The input section start
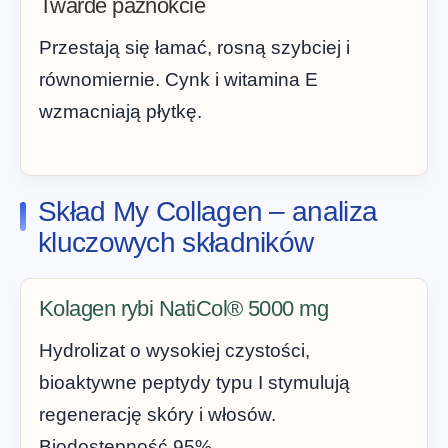
Twarde paznokcie
Przestają się łamać, rosną szybciej i
równomiernie. Cynk i witamina E
wzmacniają płytkę.
Skład My Collagen – analiza
kluczowych składników
Kolagen rybi NatiCol® 5000 mg
Hydrolizat o wysokiej czystości,
bioaktywne peptydy typu I stymulują
regenerację skóry i włosów.
Biodostępność 95%.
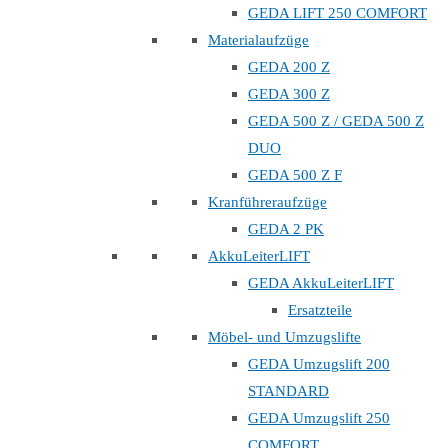
GEDA LIFT 250 COMFORT
Materialaufzüge
GEDA 200 Z
GEDA 300 Z
GEDA 500 Z / GEDA 500 Z
DUO
GEDA 500 Z F
Kranführeraufzüge
GEDA 2 PK
AkkuLeiterLIFT
GEDA AkkuLeiterLIFT
Ersatzteile
Möbel- und Umzugslifte
GEDA Umzugslift 200
STANDARD
GEDA Umzugslift 250
COMFORT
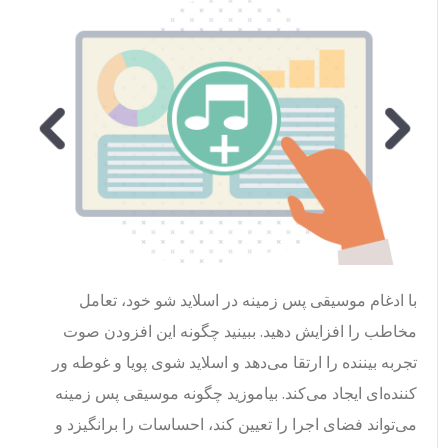
با ادغام موسیقی پس زمینه در اسلاید شو خود، تعامل
مخاطب را افزایش دهید. ببینید چگونه این افزودن صوت
تجربه بیننده را ارتقا می‌دهد و اسلاید شوی پویا و غوطه ور
کننده‌ای ایجاد می‌کند. بیاموزید چگونه موسیقی پس زمینه
می‌تواند فضای اجرا را تعیین کند، احساسات را برانگیزد و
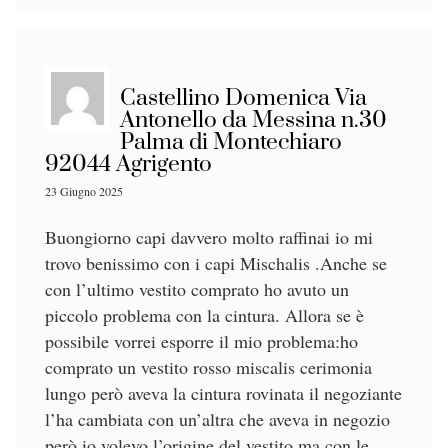
Castellino Domenica Via
Antonello da Messina n.30
Palma di Montechiaro
92044 Agrigento
23 Giugno 2025
Buongiorno capi davvero molto raffinai io mi
trovo benissimo con i capi Mischalis .Anche se
con l’ultimo vestito comprato ho avuto un
piccolo problema con la cintura. Allora se è
possibile vorrei esporre il mio problema:ho
comprato un vestito rosso miscalis cerimonia
lungo però aveva la cintura rovinata il negoziante
l’ha cambiata con un’altra che aveva in negozio
però io volevo l’origine del vestito ma con le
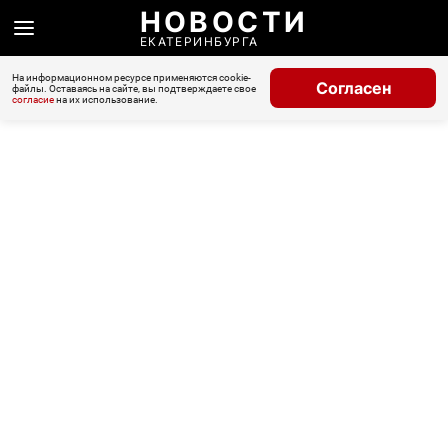
НОВОСТИ
ЕКАТЕРИНБУРГА
На информационном ресурсе применяются cookie-
Согласен
файлы. Оставаясь на сайте, вы подтверждаете свое
согласие
на их использование.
The input section end
● Task goal:
Pictures stay out. Print the lines of the records above exactly, from the first through the one with "piccolo problema con la cintura. Allora se è".

● Response to this task:
Twarde paznokcie
Przestają się łamać, rosną szybciej i
równomiernie. Cynk i witamina E
wzmacniają płytkę.
Skład My Collagen – analiza
kluczowych składników
Kolagen rybi NatiCol® 5000 mg
Hydrolizat o wysokiej czystości,
bioaktywne peptydy typu I stymulują
regenerację skóry i włosów.
Biodostępność 95%.
GEDA LIFT 250 COMFORT
Materialaufzüge
GEDA 200 Z
GEDA 300 Z
GEDA 500 Z / GEDA 500 Z
DUO
GEDA 500 Z F
Kranführeraufzüge
GEDA 2 PK
AkkuLeiterLIFT
GEDA AkkuLeiterLIFT
Ersatzteile
Möbel- und Umzugslifte
GEDA Umzugslift 200
STANDARD
GEDA Umzugslift 250
COMFORT
با ادغام موسیقی پس زمینه در اسلاید شو خود، تعامل
مخاطب را افزایش دهید. ببینید چگونه این افزودن صوت
تجربه بیننده را ارتقا می‌دهد و اسلاید شوی پویا و غوطه ور
کننده‌ای ایجاد می‌کند. بیاموزید چگونه موسیقی پس زمینه
می‌تواند فضای اجرا را تعیین کند، احساسات را برانگیزد و
Castellino Domenica Via
Antonello da Messina n.30
Palma di Montechiaro
92044 Agrigento
23 Giugno 2025
Buongiorno capi davvero molto raffinai io mi
trovo benissimo con i capi Mischalis .Anche se
con l’ultimo vestito comprato ho avuto un
piccolo problema con la cintura. Allora se è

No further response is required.